▶ [What the exercise asks]: When you have gone through the records, report how many lines include "POŁUDNIU", giving the number and nothing more.

[Data supplied Boundary: Start]

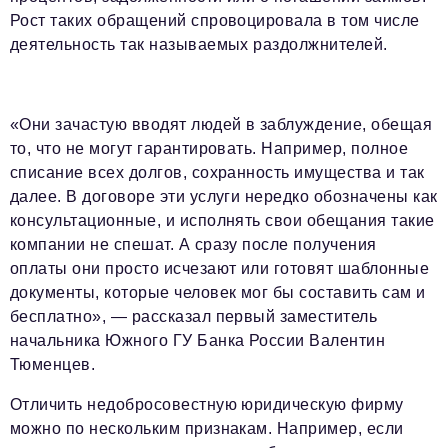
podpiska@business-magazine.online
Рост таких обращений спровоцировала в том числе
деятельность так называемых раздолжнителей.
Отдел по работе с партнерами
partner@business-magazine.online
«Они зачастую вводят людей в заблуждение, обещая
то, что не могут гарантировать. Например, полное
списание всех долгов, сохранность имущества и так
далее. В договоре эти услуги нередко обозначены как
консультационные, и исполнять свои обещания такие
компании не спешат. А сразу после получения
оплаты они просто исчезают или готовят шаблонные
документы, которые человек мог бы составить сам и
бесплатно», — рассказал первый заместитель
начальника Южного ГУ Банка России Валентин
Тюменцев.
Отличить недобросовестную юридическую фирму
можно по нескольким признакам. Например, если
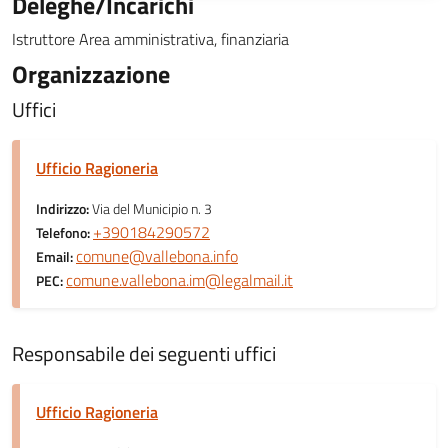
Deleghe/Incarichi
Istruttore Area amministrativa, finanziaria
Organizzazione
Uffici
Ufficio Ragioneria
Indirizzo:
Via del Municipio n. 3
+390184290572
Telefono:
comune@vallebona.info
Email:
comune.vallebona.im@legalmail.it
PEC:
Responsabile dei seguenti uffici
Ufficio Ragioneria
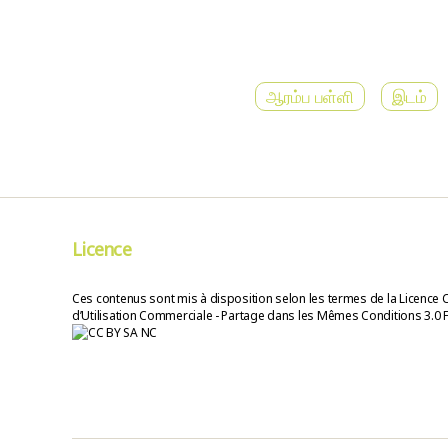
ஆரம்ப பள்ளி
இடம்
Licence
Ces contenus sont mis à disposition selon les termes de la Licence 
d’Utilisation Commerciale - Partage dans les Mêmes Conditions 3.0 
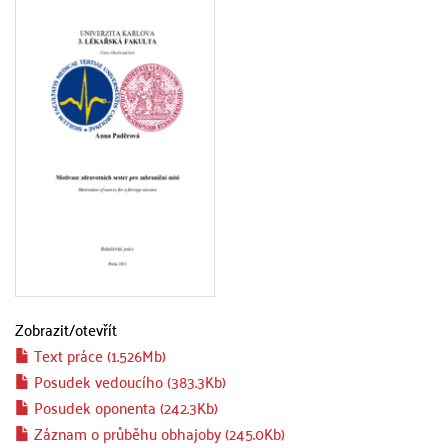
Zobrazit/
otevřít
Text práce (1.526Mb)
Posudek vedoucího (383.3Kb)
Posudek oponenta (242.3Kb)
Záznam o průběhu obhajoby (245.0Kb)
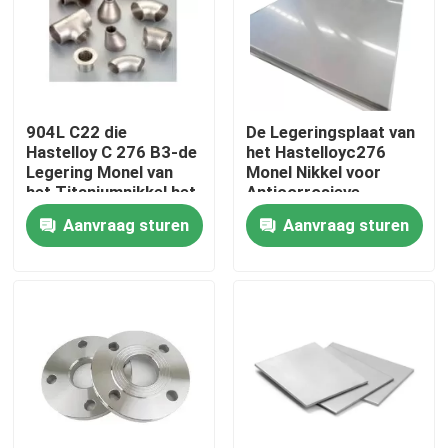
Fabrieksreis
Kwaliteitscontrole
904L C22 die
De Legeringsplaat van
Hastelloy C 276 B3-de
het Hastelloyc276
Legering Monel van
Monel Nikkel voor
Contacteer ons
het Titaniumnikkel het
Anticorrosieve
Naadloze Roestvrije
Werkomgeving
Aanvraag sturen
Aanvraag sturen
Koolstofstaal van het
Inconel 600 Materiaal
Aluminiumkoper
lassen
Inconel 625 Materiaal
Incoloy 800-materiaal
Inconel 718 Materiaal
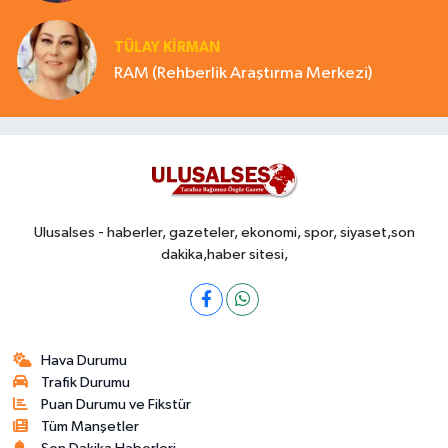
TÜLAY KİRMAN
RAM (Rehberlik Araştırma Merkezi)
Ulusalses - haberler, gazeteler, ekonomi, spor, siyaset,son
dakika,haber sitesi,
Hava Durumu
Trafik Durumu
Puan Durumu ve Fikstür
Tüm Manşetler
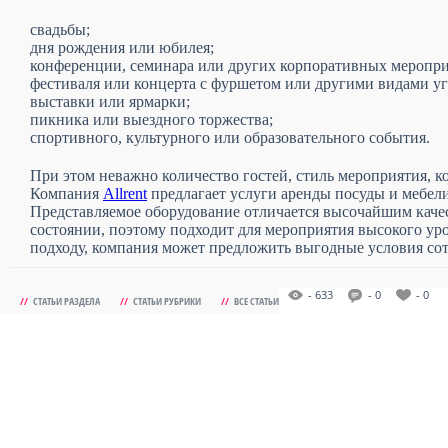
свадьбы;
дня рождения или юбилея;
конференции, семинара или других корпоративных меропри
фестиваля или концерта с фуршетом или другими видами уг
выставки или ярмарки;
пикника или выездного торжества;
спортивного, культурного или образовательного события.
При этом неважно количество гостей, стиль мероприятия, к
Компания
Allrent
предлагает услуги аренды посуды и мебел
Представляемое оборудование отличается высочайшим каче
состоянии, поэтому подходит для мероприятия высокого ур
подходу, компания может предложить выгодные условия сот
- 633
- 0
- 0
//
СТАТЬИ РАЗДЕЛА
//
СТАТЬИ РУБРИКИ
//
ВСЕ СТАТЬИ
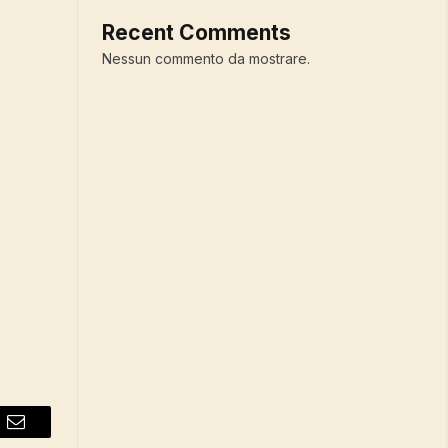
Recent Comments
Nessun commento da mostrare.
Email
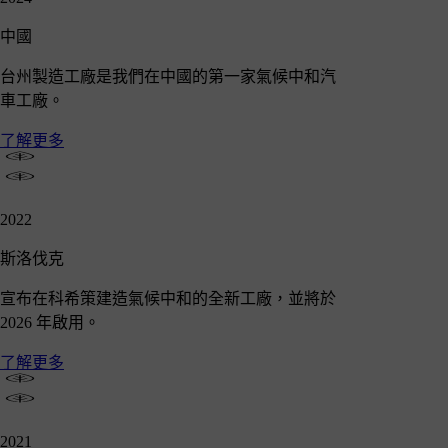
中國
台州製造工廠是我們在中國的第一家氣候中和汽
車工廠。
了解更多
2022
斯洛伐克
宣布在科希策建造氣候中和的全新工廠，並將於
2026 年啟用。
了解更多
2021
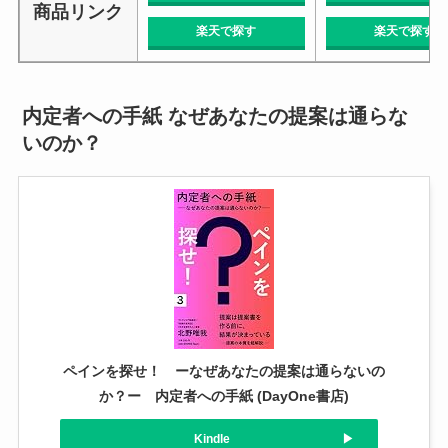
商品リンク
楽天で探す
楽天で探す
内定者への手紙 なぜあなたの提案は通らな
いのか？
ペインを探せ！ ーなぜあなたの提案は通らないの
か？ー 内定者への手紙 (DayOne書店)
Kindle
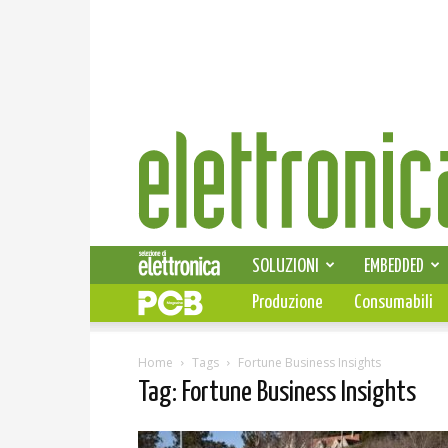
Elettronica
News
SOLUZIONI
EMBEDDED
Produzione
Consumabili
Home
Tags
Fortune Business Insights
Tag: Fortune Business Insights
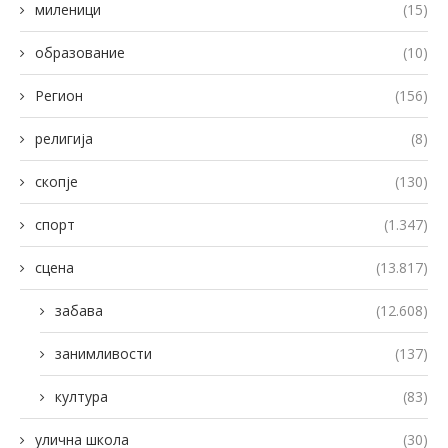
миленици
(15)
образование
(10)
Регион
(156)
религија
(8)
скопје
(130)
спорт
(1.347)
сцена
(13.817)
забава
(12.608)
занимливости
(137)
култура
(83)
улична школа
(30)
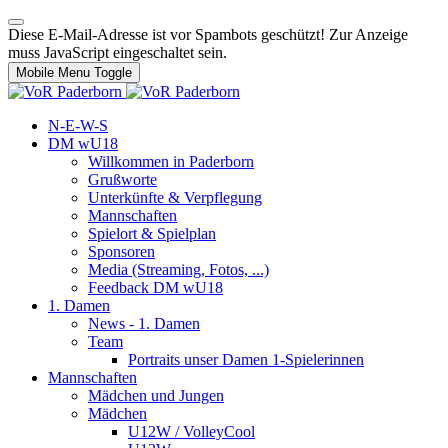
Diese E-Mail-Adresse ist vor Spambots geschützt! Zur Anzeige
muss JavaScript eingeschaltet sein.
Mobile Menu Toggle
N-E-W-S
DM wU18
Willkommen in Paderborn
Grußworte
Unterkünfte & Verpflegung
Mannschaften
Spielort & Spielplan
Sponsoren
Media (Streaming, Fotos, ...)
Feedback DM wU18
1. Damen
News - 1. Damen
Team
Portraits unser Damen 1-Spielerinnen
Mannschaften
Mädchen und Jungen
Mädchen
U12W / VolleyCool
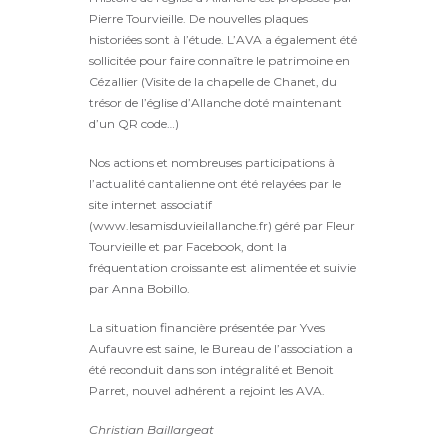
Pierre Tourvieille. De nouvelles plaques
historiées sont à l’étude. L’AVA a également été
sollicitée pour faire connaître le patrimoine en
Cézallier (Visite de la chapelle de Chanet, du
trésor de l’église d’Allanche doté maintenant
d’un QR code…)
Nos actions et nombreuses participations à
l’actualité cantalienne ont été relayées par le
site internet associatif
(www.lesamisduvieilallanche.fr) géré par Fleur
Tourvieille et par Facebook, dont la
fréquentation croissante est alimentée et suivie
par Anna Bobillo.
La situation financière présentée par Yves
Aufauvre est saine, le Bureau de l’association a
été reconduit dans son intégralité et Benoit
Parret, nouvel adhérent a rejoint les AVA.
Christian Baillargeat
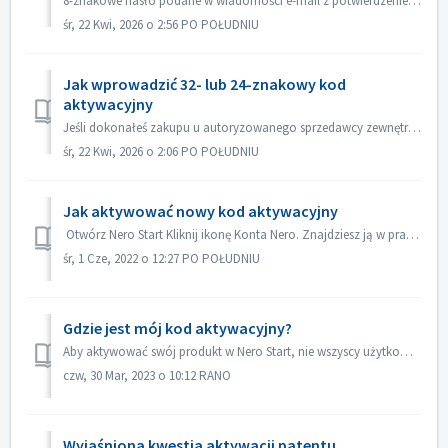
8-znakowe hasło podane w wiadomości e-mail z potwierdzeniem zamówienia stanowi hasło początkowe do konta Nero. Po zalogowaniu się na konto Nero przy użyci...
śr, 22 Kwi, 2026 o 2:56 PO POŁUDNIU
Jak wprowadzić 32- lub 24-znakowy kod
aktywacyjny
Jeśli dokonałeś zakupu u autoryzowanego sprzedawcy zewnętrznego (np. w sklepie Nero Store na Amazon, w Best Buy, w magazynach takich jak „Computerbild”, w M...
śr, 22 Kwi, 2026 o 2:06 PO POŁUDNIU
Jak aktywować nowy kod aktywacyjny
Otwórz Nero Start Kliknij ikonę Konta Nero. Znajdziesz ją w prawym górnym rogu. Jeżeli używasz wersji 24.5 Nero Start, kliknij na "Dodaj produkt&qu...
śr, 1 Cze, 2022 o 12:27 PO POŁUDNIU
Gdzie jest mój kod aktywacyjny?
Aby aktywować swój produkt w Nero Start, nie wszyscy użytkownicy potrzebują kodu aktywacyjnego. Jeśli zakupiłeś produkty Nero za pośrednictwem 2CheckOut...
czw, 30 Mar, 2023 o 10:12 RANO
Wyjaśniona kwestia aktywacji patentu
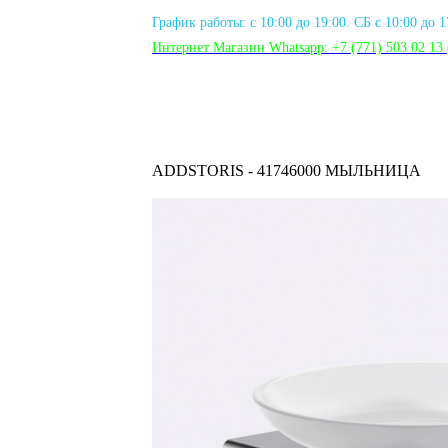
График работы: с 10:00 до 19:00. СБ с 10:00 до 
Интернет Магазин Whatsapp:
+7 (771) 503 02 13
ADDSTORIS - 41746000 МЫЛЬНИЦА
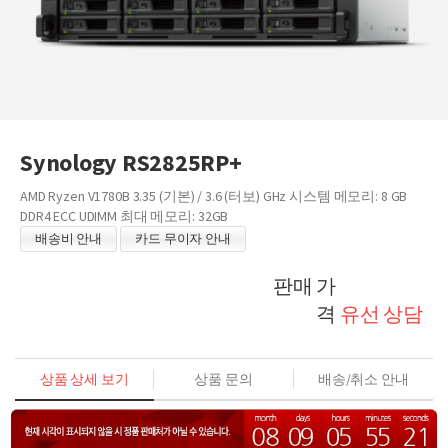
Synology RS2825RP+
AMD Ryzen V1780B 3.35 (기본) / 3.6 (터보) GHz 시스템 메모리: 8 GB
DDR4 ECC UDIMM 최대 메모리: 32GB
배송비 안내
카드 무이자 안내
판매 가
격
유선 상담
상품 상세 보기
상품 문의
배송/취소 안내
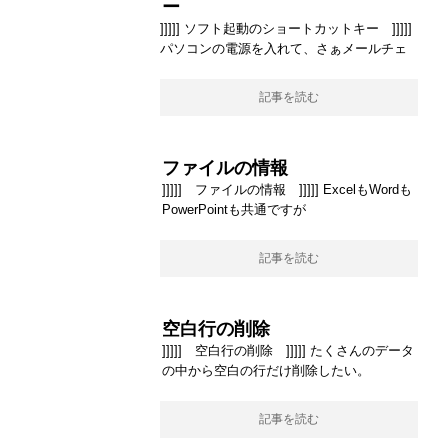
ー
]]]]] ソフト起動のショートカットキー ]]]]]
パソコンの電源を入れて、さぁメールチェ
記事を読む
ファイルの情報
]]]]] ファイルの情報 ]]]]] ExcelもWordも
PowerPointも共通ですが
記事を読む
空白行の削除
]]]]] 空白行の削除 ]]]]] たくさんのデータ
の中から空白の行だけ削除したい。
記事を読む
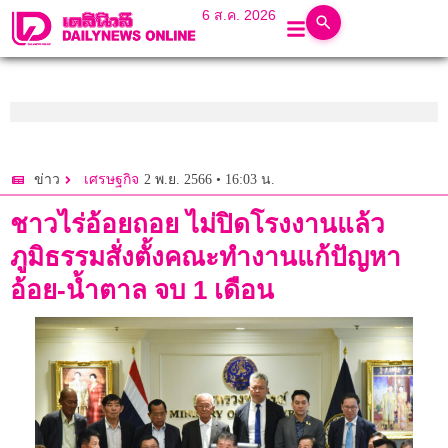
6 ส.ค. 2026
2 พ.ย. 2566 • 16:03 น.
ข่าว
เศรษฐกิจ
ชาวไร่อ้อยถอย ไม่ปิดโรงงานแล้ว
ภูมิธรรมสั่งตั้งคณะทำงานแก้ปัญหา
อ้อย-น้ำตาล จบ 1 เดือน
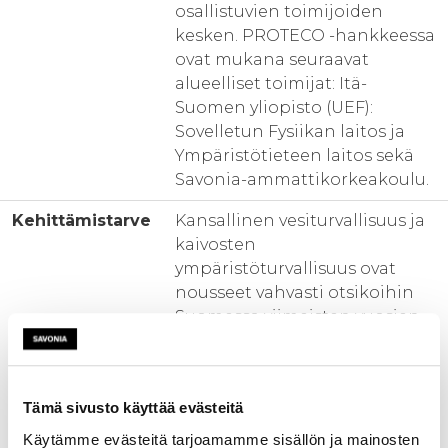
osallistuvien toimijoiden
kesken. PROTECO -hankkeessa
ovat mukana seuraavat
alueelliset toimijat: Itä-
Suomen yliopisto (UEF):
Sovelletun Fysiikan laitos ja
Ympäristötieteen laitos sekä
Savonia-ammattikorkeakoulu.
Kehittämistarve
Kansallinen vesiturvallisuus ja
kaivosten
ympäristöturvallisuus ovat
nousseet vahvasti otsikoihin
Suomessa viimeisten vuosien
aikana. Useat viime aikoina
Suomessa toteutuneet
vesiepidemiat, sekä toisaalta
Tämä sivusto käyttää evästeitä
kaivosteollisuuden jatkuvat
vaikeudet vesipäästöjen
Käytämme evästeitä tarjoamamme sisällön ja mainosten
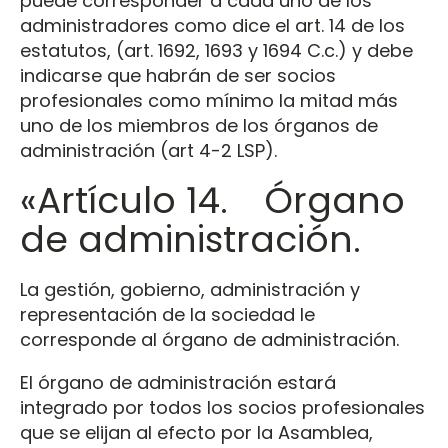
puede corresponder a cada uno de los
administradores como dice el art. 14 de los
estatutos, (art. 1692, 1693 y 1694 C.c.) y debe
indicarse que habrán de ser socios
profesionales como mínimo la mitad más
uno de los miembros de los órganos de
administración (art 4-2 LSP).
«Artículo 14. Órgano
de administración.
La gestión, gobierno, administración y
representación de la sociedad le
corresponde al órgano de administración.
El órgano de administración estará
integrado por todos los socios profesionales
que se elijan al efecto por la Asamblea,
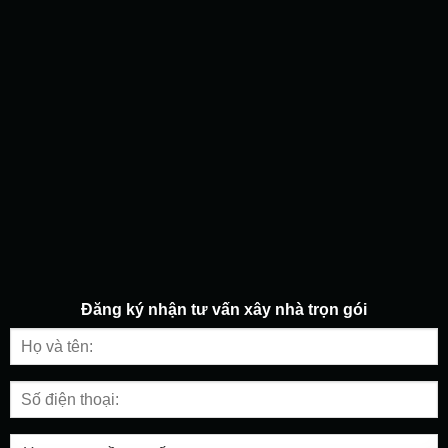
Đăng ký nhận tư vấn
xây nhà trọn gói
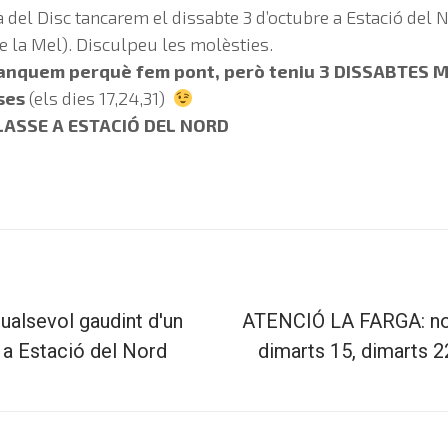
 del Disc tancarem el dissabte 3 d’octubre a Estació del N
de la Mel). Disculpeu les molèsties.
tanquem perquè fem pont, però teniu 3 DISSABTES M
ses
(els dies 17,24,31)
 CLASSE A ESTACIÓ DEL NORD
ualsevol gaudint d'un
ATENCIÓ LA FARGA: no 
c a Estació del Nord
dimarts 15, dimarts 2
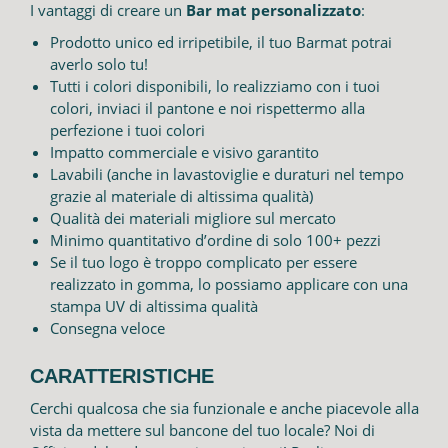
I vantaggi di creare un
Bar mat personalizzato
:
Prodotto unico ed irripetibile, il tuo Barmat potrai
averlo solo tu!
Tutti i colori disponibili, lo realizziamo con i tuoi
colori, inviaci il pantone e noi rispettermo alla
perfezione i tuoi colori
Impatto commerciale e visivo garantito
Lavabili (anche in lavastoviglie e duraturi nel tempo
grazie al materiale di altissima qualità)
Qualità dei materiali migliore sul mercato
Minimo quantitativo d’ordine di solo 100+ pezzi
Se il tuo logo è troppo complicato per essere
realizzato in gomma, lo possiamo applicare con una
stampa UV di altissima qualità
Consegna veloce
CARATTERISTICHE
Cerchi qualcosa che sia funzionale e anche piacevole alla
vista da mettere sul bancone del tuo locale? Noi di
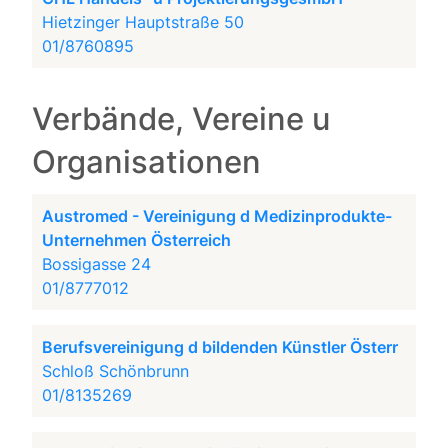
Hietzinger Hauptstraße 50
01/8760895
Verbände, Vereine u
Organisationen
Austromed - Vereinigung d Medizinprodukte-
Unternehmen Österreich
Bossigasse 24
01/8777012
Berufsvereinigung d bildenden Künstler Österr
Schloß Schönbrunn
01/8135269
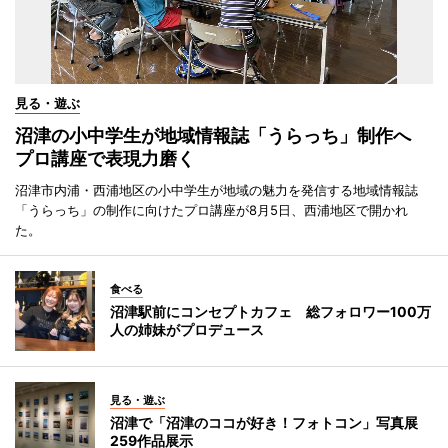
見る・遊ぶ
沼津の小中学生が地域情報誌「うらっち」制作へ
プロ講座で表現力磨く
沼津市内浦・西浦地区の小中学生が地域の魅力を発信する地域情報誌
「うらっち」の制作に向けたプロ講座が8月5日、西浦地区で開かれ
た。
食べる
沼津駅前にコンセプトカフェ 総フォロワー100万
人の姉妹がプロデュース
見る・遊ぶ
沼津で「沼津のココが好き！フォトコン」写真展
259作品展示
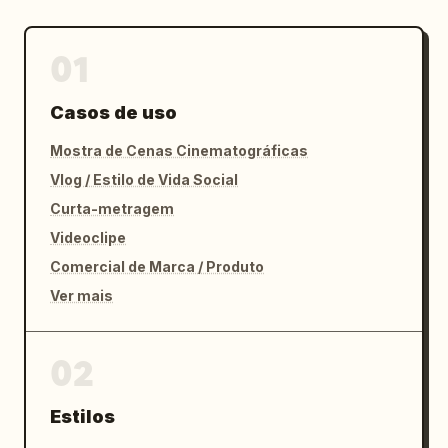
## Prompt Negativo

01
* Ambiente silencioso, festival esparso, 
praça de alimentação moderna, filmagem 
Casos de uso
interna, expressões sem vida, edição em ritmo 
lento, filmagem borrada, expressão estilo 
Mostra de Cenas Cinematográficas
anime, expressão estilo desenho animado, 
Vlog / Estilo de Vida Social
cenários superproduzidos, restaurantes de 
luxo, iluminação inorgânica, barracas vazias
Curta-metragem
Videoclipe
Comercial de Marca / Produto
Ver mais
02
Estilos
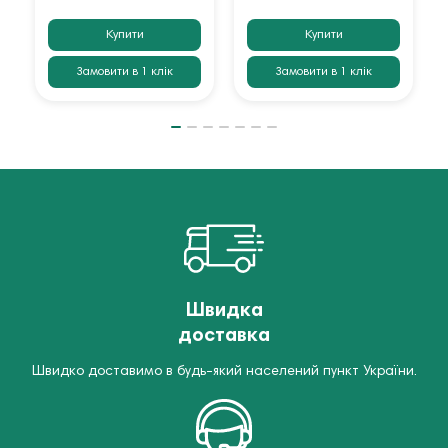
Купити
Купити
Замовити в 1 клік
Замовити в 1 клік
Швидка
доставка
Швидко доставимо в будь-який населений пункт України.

[Data supplied Boundary: End]

▶ [Solution for this problem]: 3